People line up outside a Walmart store.
(photo credit: CARLO ALLEGRI/REUTERS)
First Ikea. Then Amazon. Now Walmart?
Prime Minister Benjamin Netanyahu met with a senior Walmart executive at the World Economic Forum in Davos, Switzerland, last week and talked about the possibility of the low-cost retail giant opening a branch in Israel.
Netanyahu and Walmart’s John Furner discussed whether Walmart – the world’s largest retailer – would invest in or acquire different Israeli technologies, and the prime minister said he wanted to help the company set up shop.
“We made it clear that we are ready to ease regulatory burdens wherever possible to make the market more accessible to them,” said Avi Simhon, an economic adviser to Netanyahu, as quoted by the Prime Minister’s Office. “The door to Netanyahu’s office is open.”
A spokesman for Walmart, Kevin Gardner, acknowledged the news to The Jerusalem Post but declined to specify what transpired in the meeting. “At the World Economic Forum, we meet with many global leaders to discuss a variety of topics, but we don’t comment on the substance of those discussions,” he said.
If Walmart were to open up a megastore in Israel, the company would have two options – either purchasing an existing retailer and grocer or setting up a completely new store. The first scenario would only take a few weeks for the store to open; the second would take several months.
A number of retail industry analysts sounded skeptical about the likelihood of the American giant opening in Israel, saying Walmart could succeed only if another big retailer went bankrupt.
“I don’t believe that Walmart will eventually enter the Israeli market,” said Dorin Palas, an analyst from I.B.I. Investment House. “The Israeli market is a very competitive one, with lots of competitors. There is no space for another player and the profit margins are very low, around two percent.”
Even if Netanyahu were able to grant regulatory exemptions to Walmart, local players would legally be entitled to them too, Palas added. Another stumbling block for the company could be the need to obtain kosher certification.
While Walmart’s competitive prices could provide savings for ordinary consumers, the big-box store could force wages down in the retail industry. And Walmart’s anti-union policies could pose a challenge to the Histadrut labor federation.
“I think the impact of Walmart should be significant,” said Alex Zabezhinsky, chief economist at Meitav Dash. “Mostly in general retail, the prices in Israel compared to the prices in Amazon US – a comparison gauge – are much higher. So Walmart’s entrance would [be] big competition [for] local retailers. And I think some of them will struggle to continue... to work.”
The government has encouraged foreign firms to set up shop here, and some 300 multinational corporations maintain local operations.

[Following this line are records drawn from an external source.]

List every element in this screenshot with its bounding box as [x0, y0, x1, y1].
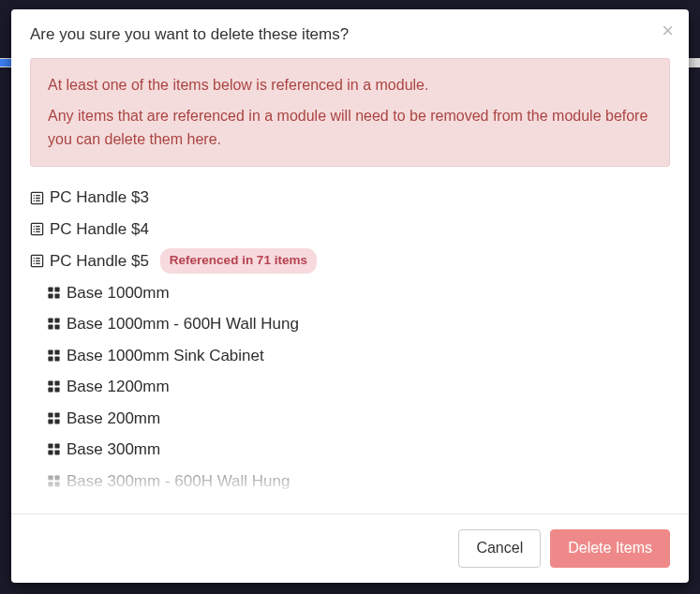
list-icon	[30, 191, 44, 205]
alert-line-2: Any items that are referenced in a modul…	[48, 105, 652, 152]
svg-rect-43	[48, 451, 52, 455]
svg-rect-21	[48, 287, 52, 291]
list-item: Base 1200mm	[47, 371, 670, 403]
item-label: Base 1000mm	[67, 281, 170, 305]
list-item: Base 1000mm Sink Cabinet	[47, 340, 670, 372]
list-item: Base 300mm - 600H Wall Hung	[47, 466, 670, 497]
svg-rect-35	[48, 388, 52, 393]
delete-confirm-modal: Are you sure you want to delete these it…	[11, 9, 689, 583]
svg-rect-41	[48, 444, 52, 449]
module-icon	[47, 474, 61, 488]
modal-title: Are you sure you want to delete these it…	[30, 24, 670, 45]
referenced-badge: Referenced in 71 items	[160, 248, 317, 273]
delete-items-button[interactable]: Delete Items	[550, 529, 670, 568]
svg-rect-34	[54, 381, 59, 386]
item-label: Base 1200mm	[67, 375, 170, 399]
svg-rect-45	[48, 475, 52, 480]
list-item: Base 300mm	[47, 434, 670, 466]
list-item: Base 1000mm	[47, 277, 670, 309]
item-label: Base 1000mm Sink Cabinet	[67, 344, 264, 368]
modal-header: Are you sure you want to delete these it…	[11, 9, 689, 58]
item-label: Base 200mm	[67, 407, 160, 431]
module-icon	[47, 317, 61, 331]
svg-rect-40	[54, 419, 59, 423]
item-label: Base 300mm	[67, 438, 160, 462]
list-icon	[30, 222, 44, 236]
item-label: Base 1000mm - 600H Wall Hung	[67, 312, 299, 336]
list-item: Base 200mm	[47, 403, 670, 435]
close-icon: ×	[662, 19, 674, 42]
svg-rect-38	[54, 412, 59, 417]
svg-rect-25	[48, 319, 52, 323]
list-item: PC Handle $5 Referenced in 71 items	[30, 245, 670, 276]
item-list: PC Handle $3 PC Handle $4	[30, 182, 670, 497]
module-icon	[47, 349, 61, 363]
list-icon	[30, 254, 44, 268]
svg-rect-32	[54, 356, 59, 361]
svg-rect-44	[54, 451, 59, 455]
svg-rect-23	[48, 293, 52, 298]
modal-footer: Cancel Delete Items	[11, 513, 689, 583]
warning-alert: At least one of the items below is refer…	[30, 58, 670, 167]
svg-rect-47	[48, 482, 52, 486]
child-list: Base 1000mm Base 1000mm - 600H Wall Hung…	[30, 277, 670, 497]
module-icon	[47, 379, 61, 394]
svg-rect-30	[54, 349, 59, 354]
module-icon	[47, 442, 61, 456]
item-label: PC Handle $3	[50, 186, 149, 210]
svg-rect-22	[54, 287, 59, 291]
svg-rect-26	[54, 319, 59, 323]
module-icon	[47, 411, 61, 425]
svg-rect-48	[54, 482, 59, 486]
list-item: PC Handle $3	[30, 182, 670, 214]
item-label: PC Handle $4	[50, 217, 149, 242]
cancel-button[interactable]: Cancel	[458, 529, 541, 568]
module-icon	[47, 286, 61, 300]
svg-rect-37	[48, 412, 52, 417]
item-label: Base 300mm - 600H Wall Hung	[67, 469, 290, 494]
alert-line-1: At least one of the items below is refer…	[48, 74, 652, 97]
item-label: PC Handle $5	[50, 249, 149, 274]
svg-rect-42	[54, 444, 59, 449]
modal-body: At least one of the items below is refer…	[11, 58, 689, 497]
svg-rect-46	[54, 475, 59, 480]
svg-rect-31	[48, 356, 52, 361]
list-item: Base 1000mm - 600H Wall Hung	[47, 308, 670, 340]
list-item: PC Handle $4	[30, 214, 670, 245]
close-button[interactable]: ×	[662, 21, 674, 41]
svg-rect-29	[48, 349, 52, 354]
svg-rect-24	[54, 293, 59, 298]
svg-rect-36	[54, 388, 59, 393]
svg-rect-27	[48, 325, 52, 330]
svg-rect-39	[48, 419, 52, 423]
svg-rect-28	[54, 325, 59, 330]
svg-rect-33	[48, 381, 52, 386]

In November, reports emerged that Amazon is preparing to rent a 25,000 sq. m. warehouse near central Modi’in for shipping goods in Israel. Other firms such as Booking.com and Alibaba recently opened operations here.

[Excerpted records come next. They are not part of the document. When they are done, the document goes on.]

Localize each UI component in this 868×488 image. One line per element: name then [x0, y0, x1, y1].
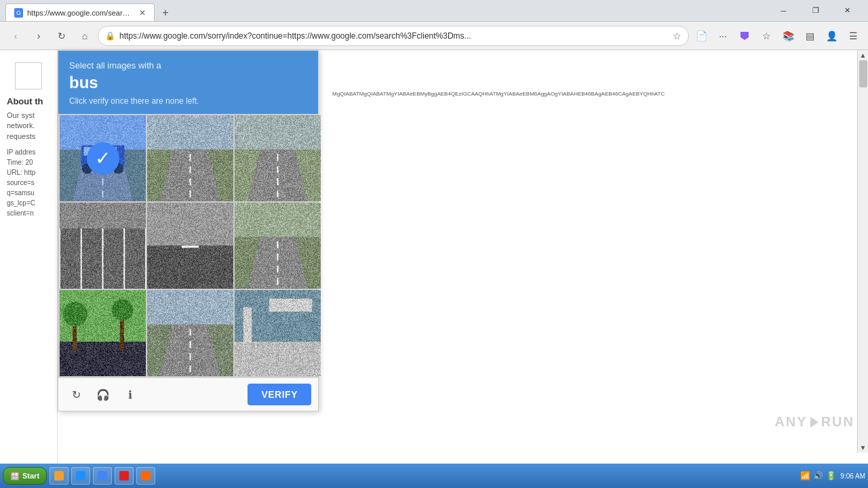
grid-cell-4[interactable]	[147, 203, 233, 289]
taskbar-app-firefox[interactable]	[136, 467, 155, 485]
grid-cell-5[interactable]	[235, 203, 321, 289]
title-bar: G https://www.google.com/search?... ✕ + …	[0, 0, 868, 22]
taskbar: 🪟 Start 📶 🔊 🔋 9:06 AM	[0, 464, 868, 488]
taskbar-right: 📶 🔊 🔋 9:06 AM	[800, 471, 865, 481]
system-clock: 9:06 AM	[840, 472, 865, 481]
tab-favicon: G	[14, 8, 23, 18]
app-icon-firefox	[141, 471, 151, 481]
tray-icon-network: 📶	[800, 471, 810, 481]
captcha-header: Select all images with a bus Click verif…	[58, 51, 318, 114]
grid-cell-3[interactable]	[60, 203, 146, 289]
grid-cell-8[interactable]	[235, 290, 321, 376]
tab-title: https://www.google.com/search?...	[27, 9, 132, 17]
restore-button[interactable]: ❐	[800, 2, 831, 20]
window-controls: ─ ❐ ✕	[768, 2, 863, 20]
info-button[interactable]: ℹ	[119, 384, 141, 405]
app-icon-chrome	[98, 471, 107, 481]
captcha-footer: ↻ 🎧 ℹ VERIFY	[58, 378, 318, 411]
library-icon[interactable]: 📚	[778, 26, 797, 45]
tray-icon-battery: 🔋	[826, 471, 836, 481]
taskbar-app-chrome[interactable]	[93, 467, 112, 485]
address-bar[interactable]: 🔒 https://www.google.com/sorry/index?con…	[98, 26, 689, 46]
verify-button[interactable]: VERIFY	[248, 384, 311, 405]
content-area: About th Our systnetwork.requests IP add…	[0, 50, 868, 464]
url-text: https://www.google.com/sorry/index?conti…	[119, 31, 666, 41]
audio-button[interactable]: 🎧	[92, 384, 114, 405]
scroll-up-arrow[interactable]: ▲	[860, 52, 867, 59]
pocket-icon[interactable]	[735, 26, 754, 45]
captcha-instruction-prefix: Select all images with a	[69, 60, 307, 70]
bookmark-star-icon[interactable]: ☆	[673, 30, 682, 41]
body-text: Our systnetwork.requests	[7, 110, 50, 142]
nav-right-icons: 📄 ··· ☆	[692, 26, 776, 45]
url-overflow-text: MgQIABATMgQIABATMgYIABAeEBMyBggAEB4QEzIG…	[332, 91, 868, 97]
taskbar-app-ie[interactable]	[71, 467, 90, 485]
anyrun-run-text: RUN	[821, 414, 854, 430]
user-account-icon[interactable]: 👤	[822, 26, 841, 45]
home-button[interactable]: ⌂	[75, 26, 95, 46]
grid-cell-6[interactable]	[60, 290, 146, 376]
refresh-images-button[interactable]: ↻	[65, 384, 87, 405]
sidebar-toggle-icon[interactable]: ▤	[800, 26, 819, 45]
start-icon: 🪟	[10, 472, 20, 481]
anyrun-arrow-icon	[810, 417, 818, 428]
close-button[interactable]: ✕	[832, 2, 863, 20]
app-icon-ie	[76, 471, 85, 481]
ip-info: IP addresTime: 20URL: httpsource=sq=sams…	[7, 147, 50, 218]
anyrun-text: ANY	[774, 414, 807, 430]
taskbar-app-avast[interactable]	[115, 467, 134, 485]
menu-icon[interactable]: ☰	[844, 26, 863, 45]
grid-cell-1[interactable]	[147, 115, 233, 201]
grid-cell-2[interactable]	[235, 115, 321, 201]
captcha-target-word: bus	[69, 73, 307, 92]
navigation-bar: ‹ › ↻ ⌂ 🔒 https://www.google.com/sorry/i…	[0, 22, 868, 50]
checkbox-area	[15, 62, 42, 89]
reader-view-icon[interactable]: 📄	[692, 26, 711, 45]
captcha-hint: Click verify once there are none left.	[69, 96, 307, 106]
back-button[interactable]: ‹	[5, 26, 26, 46]
tab-close-button[interactable]: ✕	[139, 8, 146, 18]
vertical-scrollbar[interactable]: ▲ ▼	[857, 50, 868, 453]
start-label: Start	[22, 472, 39, 480]
tab-bar: G https://www.google.com/search?... ✕ +	[5, 0, 768, 21]
left-panel: About th Our systnetwork.requests IP add…	[0, 50, 58, 464]
app-icon-explorer	[54, 471, 64, 481]
taskbar-app-explorer[interactable]	[50, 467, 68, 485]
start-button[interactable]: 🪟 Start	[3, 467, 47, 485]
more-options-icon[interactable]: ···	[713, 26, 732, 45]
tray-icon-sound: 🔊	[813, 471, 823, 481]
star-icon[interactable]: ☆	[757, 26, 776, 45]
new-tab-button[interactable]: +	[157, 5, 174, 21]
refresh-button[interactable]: ↻	[52, 26, 72, 46]
check-mark-0: ✓	[87, 142, 119, 175]
scroll-thumb[interactable]	[859, 60, 867, 87]
forward-button[interactable]: ›	[28, 26, 49, 46]
grid-cell-0[interactable]: ✓	[60, 115, 146, 201]
active-tab[interactable]: G https://www.google.com/search?... ✕	[5, 3, 155, 21]
about-heading: About th	[7, 96, 50, 106]
image-grid: ✓	[58, 114, 318, 378]
tray-icons: 📶 🔊 🔋	[800, 471, 836, 481]
grid-cell-7[interactable]	[147, 290, 233, 376]
secure-icon: 🔒	[105, 31, 115, 41]
minimize-button[interactable]: ─	[768, 2, 799, 20]
app-icon-avast	[119, 471, 129, 481]
captcha-widget: Select all images with a bus Click verif…	[58, 50, 319, 411]
scroll-down-arrow[interactable]: ▼	[860, 444, 867, 451]
footer-icons: ↻ 🎧 ℹ	[65, 384, 141, 405]
anyrun-watermark: ANY RUN	[774, 414, 854, 430]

With Amazon and now Walmart looking at the local market, the clamor for multinational corporations and chain stores to come to Israel could strike fear in small shopkeepers.
Aside from talking to the Walmart executive, Netanyahu also reportedly met with the CEOs of a number of east Asian companies, including Mitsubishi, at Davos.

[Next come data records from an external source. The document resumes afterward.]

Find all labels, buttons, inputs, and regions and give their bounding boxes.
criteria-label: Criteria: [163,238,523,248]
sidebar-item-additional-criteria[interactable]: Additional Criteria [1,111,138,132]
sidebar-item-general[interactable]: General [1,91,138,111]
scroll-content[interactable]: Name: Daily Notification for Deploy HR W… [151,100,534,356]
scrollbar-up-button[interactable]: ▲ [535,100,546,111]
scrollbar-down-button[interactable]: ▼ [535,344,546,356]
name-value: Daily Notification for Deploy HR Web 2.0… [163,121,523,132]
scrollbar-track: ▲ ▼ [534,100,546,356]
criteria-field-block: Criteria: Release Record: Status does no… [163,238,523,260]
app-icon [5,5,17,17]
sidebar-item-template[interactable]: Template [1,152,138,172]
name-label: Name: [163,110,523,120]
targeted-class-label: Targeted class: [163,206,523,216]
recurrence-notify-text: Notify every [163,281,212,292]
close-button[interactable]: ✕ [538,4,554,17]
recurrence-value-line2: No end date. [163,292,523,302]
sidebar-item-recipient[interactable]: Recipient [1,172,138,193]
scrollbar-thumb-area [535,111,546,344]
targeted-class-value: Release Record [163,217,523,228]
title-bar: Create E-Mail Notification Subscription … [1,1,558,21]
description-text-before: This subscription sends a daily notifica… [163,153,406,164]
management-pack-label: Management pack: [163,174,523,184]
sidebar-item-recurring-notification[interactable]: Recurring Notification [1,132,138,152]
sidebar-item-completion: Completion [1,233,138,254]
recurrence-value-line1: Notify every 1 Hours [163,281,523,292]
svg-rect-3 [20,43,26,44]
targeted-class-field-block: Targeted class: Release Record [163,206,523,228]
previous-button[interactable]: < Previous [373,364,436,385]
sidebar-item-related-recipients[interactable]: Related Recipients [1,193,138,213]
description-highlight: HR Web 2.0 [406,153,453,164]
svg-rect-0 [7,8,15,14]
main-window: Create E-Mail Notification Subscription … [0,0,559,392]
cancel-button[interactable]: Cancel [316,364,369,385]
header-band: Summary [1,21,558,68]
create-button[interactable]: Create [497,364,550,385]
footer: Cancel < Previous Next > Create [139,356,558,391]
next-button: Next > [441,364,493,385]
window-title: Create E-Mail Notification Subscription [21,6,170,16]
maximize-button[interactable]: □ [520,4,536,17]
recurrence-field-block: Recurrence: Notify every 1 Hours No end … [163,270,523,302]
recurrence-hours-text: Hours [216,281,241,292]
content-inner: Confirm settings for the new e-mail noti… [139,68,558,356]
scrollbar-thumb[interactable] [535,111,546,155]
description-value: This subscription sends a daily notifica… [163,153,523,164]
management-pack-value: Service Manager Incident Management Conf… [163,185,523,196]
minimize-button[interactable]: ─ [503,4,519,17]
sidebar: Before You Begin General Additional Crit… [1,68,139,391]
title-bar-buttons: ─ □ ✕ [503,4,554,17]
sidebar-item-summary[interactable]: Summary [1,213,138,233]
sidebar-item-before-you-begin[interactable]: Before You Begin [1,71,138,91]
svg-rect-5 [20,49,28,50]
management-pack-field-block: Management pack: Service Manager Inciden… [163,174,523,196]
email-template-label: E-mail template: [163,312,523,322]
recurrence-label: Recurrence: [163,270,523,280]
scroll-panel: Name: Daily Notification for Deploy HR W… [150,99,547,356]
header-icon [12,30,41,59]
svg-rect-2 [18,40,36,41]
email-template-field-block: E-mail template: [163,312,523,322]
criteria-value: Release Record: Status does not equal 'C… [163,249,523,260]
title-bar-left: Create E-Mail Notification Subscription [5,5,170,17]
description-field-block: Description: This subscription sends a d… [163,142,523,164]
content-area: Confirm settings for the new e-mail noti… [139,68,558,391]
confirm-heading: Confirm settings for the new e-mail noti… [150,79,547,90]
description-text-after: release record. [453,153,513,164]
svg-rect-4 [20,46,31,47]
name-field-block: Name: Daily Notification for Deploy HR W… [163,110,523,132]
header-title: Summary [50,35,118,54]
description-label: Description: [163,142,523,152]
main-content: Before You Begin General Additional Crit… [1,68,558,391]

Other issues facing multinational corporations when they enter the Israeli market include both the lingering Arab League boycott and pressure from the Boycott, Divestment and Sanctions movement.
Based in Bentonville, Arkansas, Walmart is trying to shift more to e-commerce and away from its brick-and-mortar roots. That’s where Israeli technologies can help the gigantic retailer.
The company operates some 11,700 stores in 28 countries, employing some 2.3 million people. There are no current operations in Israel.
“If Walmart would have wanted to enter the Israeli market, it had years and years to have done it,” Palas said, “so I can’t see why it would do it now.”